Diesen wichtigen Satz, der ein Gradmesser für die Bemühungen der Regierung bei den CO2-Einsparmaßnahmen im Verkehrssektor hätte werden können, hat – gemäß den „Spiegel“-Informationen – die Führung des Verkehrsministeriums streichen lassen. Gleiches gelte für die Aussage, es müssten Zwischenziele geschaffen werden. Statt höherer Klimaziele sollen jetzt lediglich „die von der EU-Kommission vorgeschlagenen Flottenzielwerte ab dem Jahre 2030“ unterstützt werden.
Damit würde das Haus von Bundesverkehrsminister Volker Wissing die eigentlich von der Koalition vereinbaren Klimaziele für Neuwagen abschwächen. Im Koalitionsvertrag hatten die Ampel-Parteien festgehalten, dass „gemäß den Vorschlägen der Europäischen Kommission“ im Verkehrsbereich in Europa 2035 nur noch CO2-neutrale Fahrzeuge zugelassen werden sollen. „Entsprechend früher wirkt sich dies in Deutschland aus“. Diesen Passus scheint Wissing nun nicht mehr einzuhalten – statt selbst gesteckten strengeren Zielen sollen nur noch die EU-Vorgaben eingehalten werden.
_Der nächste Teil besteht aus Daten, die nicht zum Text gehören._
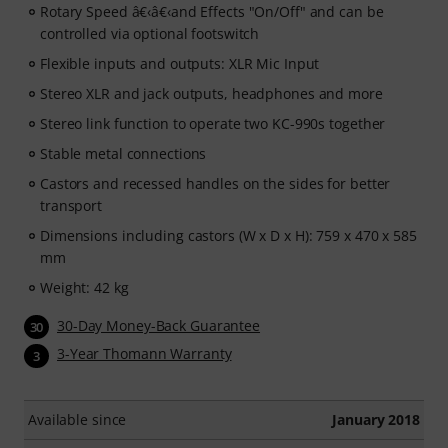
Rotary Speed â€‹â€‹and Effects "On/Off" and can be
controlled via optional footswitch
Flexible inputs and outputs: XLR Mic Input
Stereo XLR and jack outputs, headphones and more
Stereo link function to operate two KC-990s together
Stable metal connections
Castors and recessed handles on the sides for better
transport
Dimensions including castors (W x D x H): 759 x 470 x 585
mm
Weight: 42 kg
30-Day Money-Back Guarantee
30
3-Year Thomann Warranty
3
Available since
January 2018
Zudem wurde im Verkehrsministerium ein weiterer wichtiger Satz eingefügt: Ab 2035 sollen auch „nachweislich nur mit E-Fuels betankbare Fahrzeuge“ zugelassen werden können. Anfang Januar hatte Wissing sich in einem Interview gegen den Einsatz von E-Fuels im Pkw ausgesprochen und damit die FDP-Parteilinie verlassen. Da gebe es „auch nichts mehr zu diskutieren oder abzuwarten“, sagte der Minister damals über den Kauf eines E-Autos – und riet vom Kauf eines Verbrenner-Autos ab.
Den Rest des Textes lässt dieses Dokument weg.